Оставив разграбленную станицу, черкесы перешли Малку и, никем не преследуемые, потянулись к Баксанскому ущелью. Пройдя ещё сутки, они оказались у входа в ущелье Чегемское, где наткнулись на подполковника Булгакова, который с ротой пехоты и артиллерией следовал к Малке. Грабители казачьей станицы бросились в горы. Но он не стал их преследовать, несмотря на открытое возмущение его солдат. Ермолов, находившийся на Линии, с беспощадной откровенностью писал ему:
«Мне надо было проехать через всю Кабарду, чтобы удостовериться, до какой степени простиралась подлая трусость ваша, когда, встретив шайку, уже утомлённую разбоем и обременённую добычей, вы не осмелились напасть на неё. Слышны были голоса наших людей, просящих о помощи, но вас заглушила подлая трусость; рвались подчинённые ваши освободить соотечественников, но вы удержали их. Из их головы теперь нельзя изгнать мнения, что вы подлый трус или изменник. И с тем и с другим титулом нельзя оставаться среди людей, имеющих право гнушаться вами, а потому я прошу успокоить их поспешным отъездом в Россию. Я принял меры, чтобы, проезжая село Солдатское, вы не были осрамлены оставшимися жителями. Примите уверение в том почтении, какое только вы заслуживать можете».
Это послание было написано под свежим впечатлением от полученной информации, сгоряча. Однако и по прошествии десятилетий Алексей Петрович не остыл, не отказался от своего прежнего мнения о Булгакове.
«Трусость подполковника Булгакова, — писал Ермолов, работая над своими мемуарами, — не позволила наказать хищников, ибо, догнав их в тесном ущелье, обременённых добычей и пленными, имея у себя достаточно сил и пушки, не решился атаковать грабителей. Солдаты явно негодовали за сию робость; я назначил тотчас другого начальника и, вразумительно изъяснившись насчёт подлой его трусости, приказал ему подать прошение об отставке…»
Трусость Булгакова имела чрезвычайно тяжёлые последствия. Черкесы, ушедшие в Чегемское ущелье, не ограничились разгромом станицы Солдатской, уже в начале октября они предприняли ряд набегов на аулы, расположенные по берегам Черека и Баксана, обитатели которых хотели жить в мире с русскими, опустошили их сакли и угнали скот. В погоню за ними пустился сам кабардинский валий князь Кучук Джанхотов. Он нагнал грабителей и отобрал почти всё увезённое ими имущество.

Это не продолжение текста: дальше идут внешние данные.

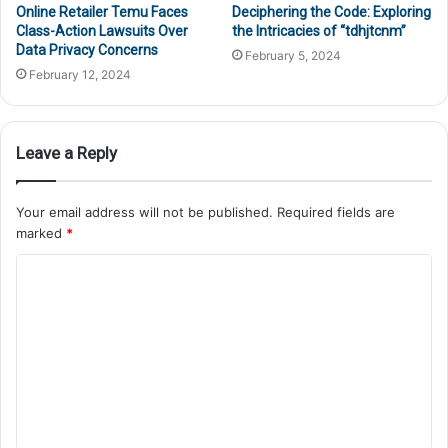
Online Retailer Temu Faces
Deciphering the Code: Exploring
Class-Action Lawsuits Over
the Intricacies of “tdhjtcnm”
Data Privacy Concerns
February 5, 2024
February 12, 2024
Leave a Reply
Your email address will not be published.
Required fields are
marked
*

Немало горя принесли равнинным кабардинцам горцы Магомета Атажукина, упомянутого выше приятеля капитана Александра Якубовича, чудившего в это время в Петербурге перед отправкой на каторгу. В ночь на 8 октября они сожгли несколько аулов, расположенных по берегам Баксана, а их обитателей увели в Чегемское ущелье. На Линии поднялась тревога. Наперерез поджигателям пустился майор Тарановский с небольшим отрядом. Ему удалось отбить большую часть людей и почти весь обоз грабителей.
Тарановский потерял при этом семь человек убитыми и ранеными. Черкесы понесли значительно больший урон. Был убит абадзехский кадий и тяжело ранен князь Магомет Атажукин, лихие набеги которого на Линию русские помнили и десятилетия спустя.
Между тем на Кубань стягивались русские войска. Они перекрыли черкесам все пути выхода из Чегемского ущелья. Осталась единственная тропа, проходившая через перевал, покрытый нетающим снегом. Почти сорок лет назад его преодолел в это же время года легендарный чеченский «пророк» Мансур, оставивший на вершине немало окоченевших трупов своих соратников.
Дорого обошёлся этот переход черкесам. Впрочем, и русским пленникам, которых на каждого горца «досталось по девке и по мальчику», — тоже. Многие из них замёрзли на перевале, а следы выживших навеки затерялись на чужбине, на невольничьих рынках и в гаремах мусульманских стран.